Stored data entries:
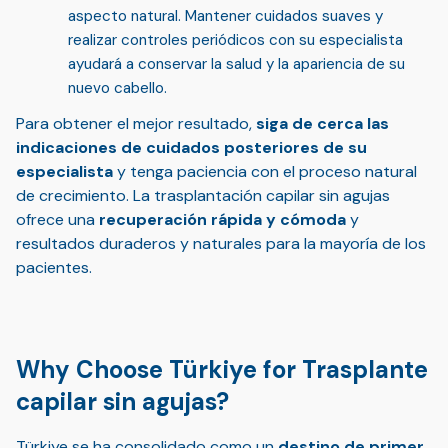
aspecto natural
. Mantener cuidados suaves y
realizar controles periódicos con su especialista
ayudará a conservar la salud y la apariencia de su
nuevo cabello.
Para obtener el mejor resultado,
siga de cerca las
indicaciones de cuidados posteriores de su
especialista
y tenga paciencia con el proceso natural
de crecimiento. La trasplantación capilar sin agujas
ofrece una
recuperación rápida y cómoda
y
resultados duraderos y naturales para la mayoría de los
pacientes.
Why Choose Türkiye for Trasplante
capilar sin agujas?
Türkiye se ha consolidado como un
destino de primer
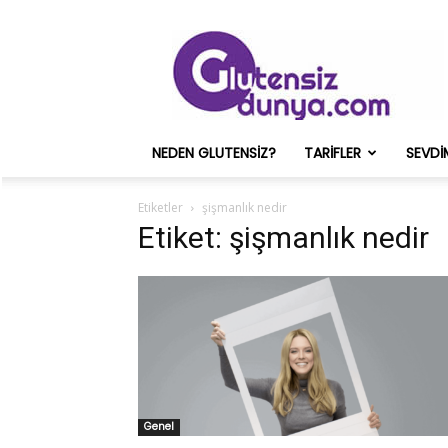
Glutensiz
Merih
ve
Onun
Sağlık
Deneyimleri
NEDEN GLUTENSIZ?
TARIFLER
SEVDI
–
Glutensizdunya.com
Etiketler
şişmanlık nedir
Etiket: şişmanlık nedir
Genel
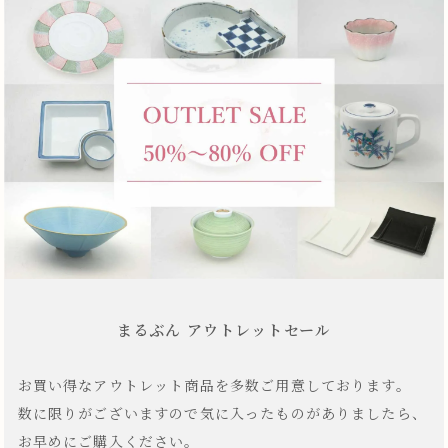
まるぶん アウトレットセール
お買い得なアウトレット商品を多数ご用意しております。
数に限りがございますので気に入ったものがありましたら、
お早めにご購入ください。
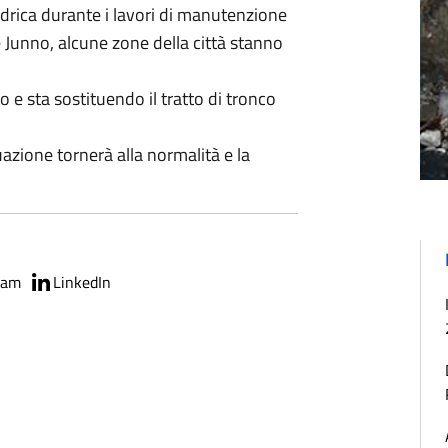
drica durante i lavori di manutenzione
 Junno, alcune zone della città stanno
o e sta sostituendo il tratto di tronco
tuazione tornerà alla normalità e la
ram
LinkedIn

...

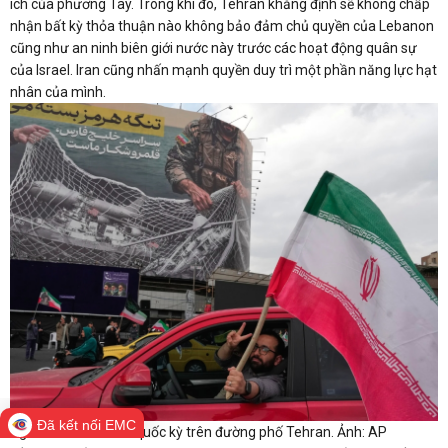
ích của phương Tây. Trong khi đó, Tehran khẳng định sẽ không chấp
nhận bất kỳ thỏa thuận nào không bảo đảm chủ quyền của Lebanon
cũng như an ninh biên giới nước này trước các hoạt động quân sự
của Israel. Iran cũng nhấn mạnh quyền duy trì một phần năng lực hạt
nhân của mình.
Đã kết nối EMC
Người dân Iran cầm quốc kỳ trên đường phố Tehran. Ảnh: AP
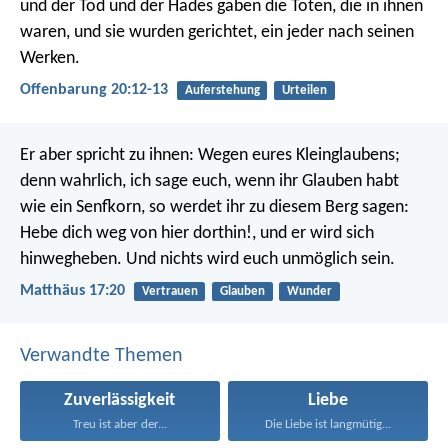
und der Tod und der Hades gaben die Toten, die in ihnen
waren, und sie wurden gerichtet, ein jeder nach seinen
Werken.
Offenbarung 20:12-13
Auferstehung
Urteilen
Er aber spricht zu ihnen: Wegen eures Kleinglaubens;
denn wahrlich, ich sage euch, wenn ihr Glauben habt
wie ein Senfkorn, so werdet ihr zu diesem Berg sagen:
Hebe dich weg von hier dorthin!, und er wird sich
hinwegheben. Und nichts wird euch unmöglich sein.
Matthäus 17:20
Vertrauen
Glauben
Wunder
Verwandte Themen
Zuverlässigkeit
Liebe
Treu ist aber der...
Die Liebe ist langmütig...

* * *

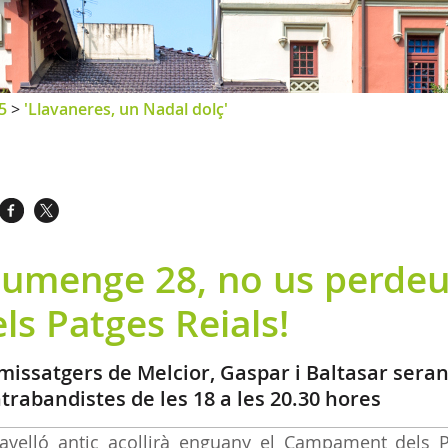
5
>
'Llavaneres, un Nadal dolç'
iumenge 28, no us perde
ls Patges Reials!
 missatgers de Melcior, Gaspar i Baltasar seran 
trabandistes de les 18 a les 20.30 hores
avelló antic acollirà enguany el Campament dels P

### EXERCISE DIRECTIONS
Among the lines of the records above, count those containing the word "cuidados", then give the number by itself.

### TASK OUTPUT
2